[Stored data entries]
□ □ □ □ □ □ □
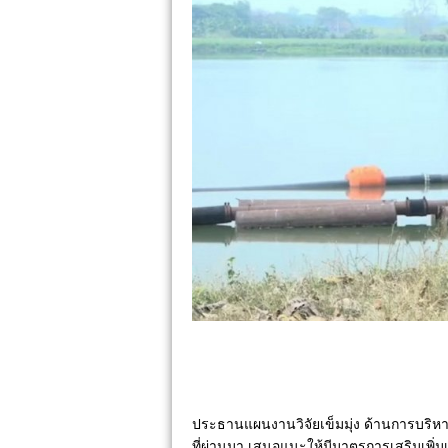
ประธานแผนงานวิจัยเข็มมุ่ง ด้านการบริหารจ
ที่ผ่านมา เสนอแนะให้มีมาตรการเสริมเพิ่ม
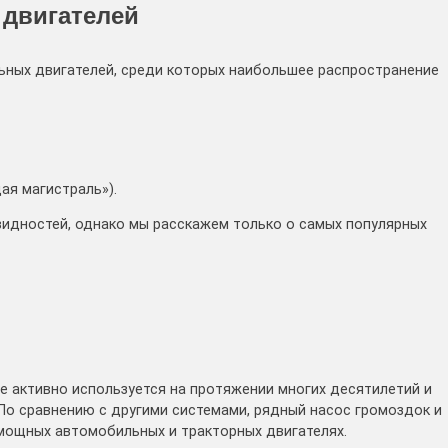
двигателей
ьных двигателей, среди которых наибольшее распространение
ая магистраль»).
идностей, однако мы расскажем только о самых популярных
 активно используется на протяжении многих десятилетий и
По сравнению с другими системами, рядный насос громоздок и
 мощных автомобильных и тракторных двигателях.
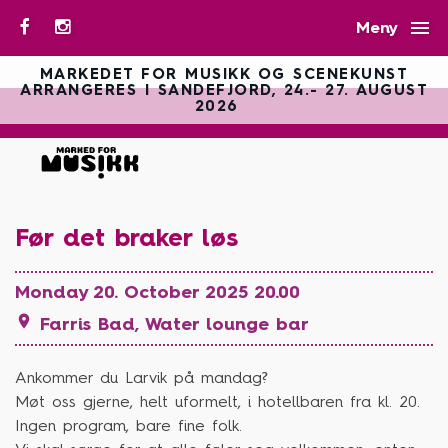

Meny
MARKEDET FOR MUSIKK OG SCENEKUNST
ARRANGERES I SANDEFJORD, 24.- 27. AUGUST
2026
Før det braker løs
Monday 20. October 2025 20.00

Farris Bad, Water lounge bar
Ankommer du Larvik på mandag?
Møt oss gjerne, helt uformelt, i hotellbaren fra kl. 20.
Ingen program, bare fine folk.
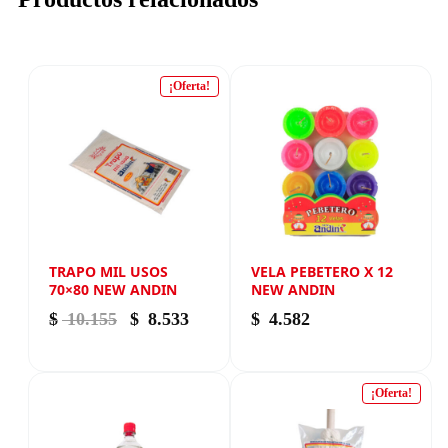
¡Oferta!
TRAPO MIL USOS
VELA PEBETERO X 12
70×80 NEW ANDIN
NEW ANDIN
El precio original era: $ 10.155.
El precio actual es: $ 8.533.
$
10.155
$
8.533
$
4.582
¡Oferta!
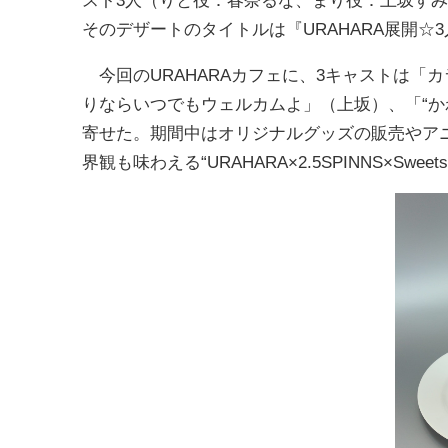
スト3人（りと役：春奈るな、まり役：上坂す
そのデザートのタイトルは『URAHARA展開☆
今回のURAHARAカフェに、3キャストは「
りならいつでもウェルカムよ」（上坂）、「“か
寄せた。期間中はオリジナルグッズの販売やア
界観も味わえる“URAHARA×2.5SPINNS×Sw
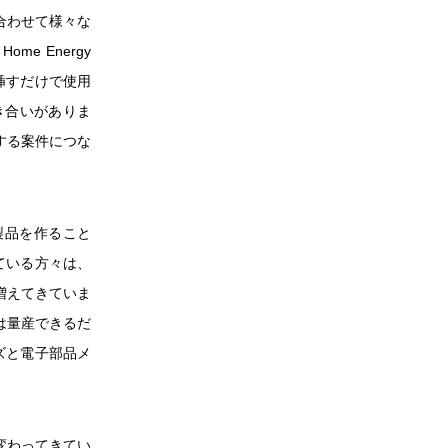
合わせて様々な
 Energy
に挿すだけで使用
き合いがありま
する案件につな
。
製品を作ること
ている方々は、
増えてきていま
は量産できるだ
ズと電子部品メ
変わってきてい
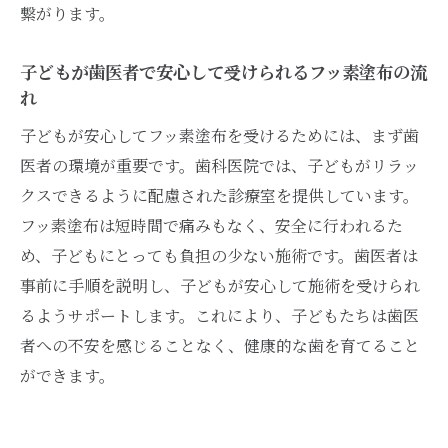
繋がります。
子どもが歯医者で安心して受けられるフッ素塗布の流
れ
子どもが安心してフッ素塗布を受けるためには、まず歯
医者の環境が重要です。歯科医院では、子どもがリラッ
クスできるように配慮された診療室を提供しています。
フッ素塗布は短時間で痛みもなく、安全に行われるた
め、子どもにとっても負担の少ない施術です。歯医者は
事前に手順を説明し、子どもが安心して施術を受けられ
るようサポートします。これにより、子どもたちは歯医
者への不安を感じることなく、健康的な歯を育てること
ができます。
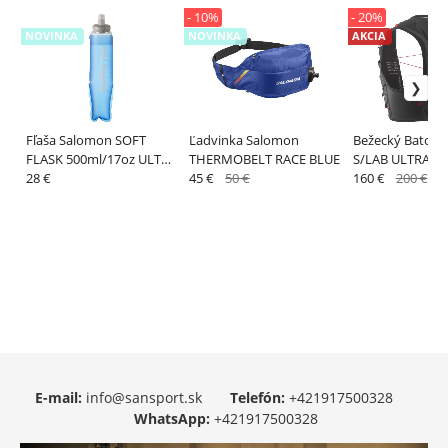
- 10%
- 20%
NOVINKA
NOVINKA
AKCIA
Fľaša Salomon SOFT
Ľadvinka Salomon
Bežecký Batoh 
FLASK 500ml/17oz ULT
THERMOBELT RACE BLUE
S/LAB ULTRA 10
Clear Blue
28 €
45 €
50 €
Black
160 €
200 €
E-mail:
info@sansport.sk
Telefón:
+421917500328
WhatsApp:
+421917500328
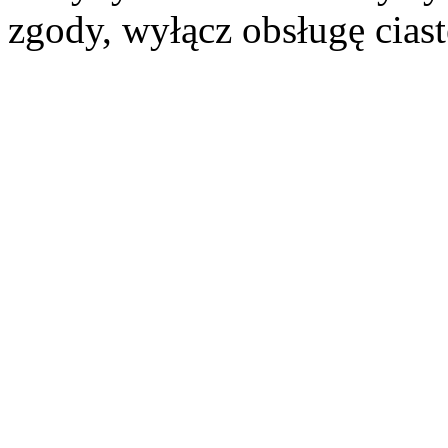
zgody, wyłącz obsługę cias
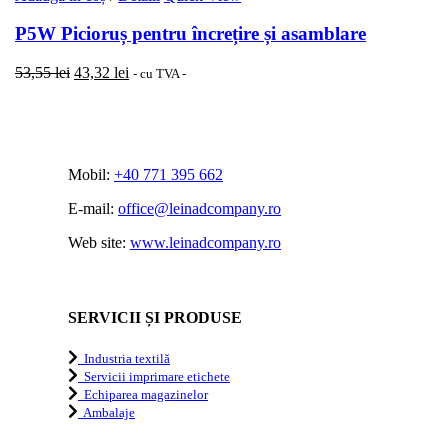
P5W Picioruș pentru încrețire și asamblare
Prețul
Prețul
53,55
lei
43,32
lei
- cu TVA -
inițial
curent
a
este:
fost:
43,32 lei.
53,55 lei.
Mobil:
+40 771 395 662
E-mail:
office@leinadcompany.ro
Web site:
www.leinadcompany.ro
SERVICII ȘI PRODUSE
Industria textilă
Servicii imprimare etichete
Echiparea magazinelor
Ambalaje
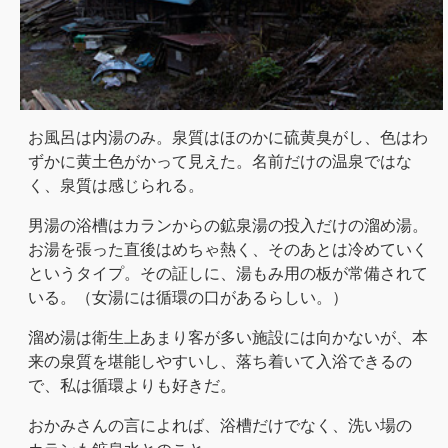
お風呂は内湯のみ。泉質はほのかに硫黄臭がし、色はわ
ずかに黄土色がかって見えた。名前だけの温泉ではな
く、泉質は感じられる。
男湯の浴槽はカランからの鉱泉湯の投入だけの溜め湯。
お湯を張った直後はめちゃ熱く、そのあとは冷めていく
というタイプ。その証しに、湯もみ用の板が常備されて
いる。（女湯には循環の口があるらしい。）
溜め湯は衛生上あまり客が多い施設には向かないが、本
来の泉質を堪能しやすいし、落ち着いて入浴できるの
で、私は循環よりも好きだ。
おかみさんの言によれば、浴槽だけでなく、洗い場の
□ □ □ □ □ □ □
Go through the data and count every line where the word "Salomon" appears. Give only that count.

— Task response —
2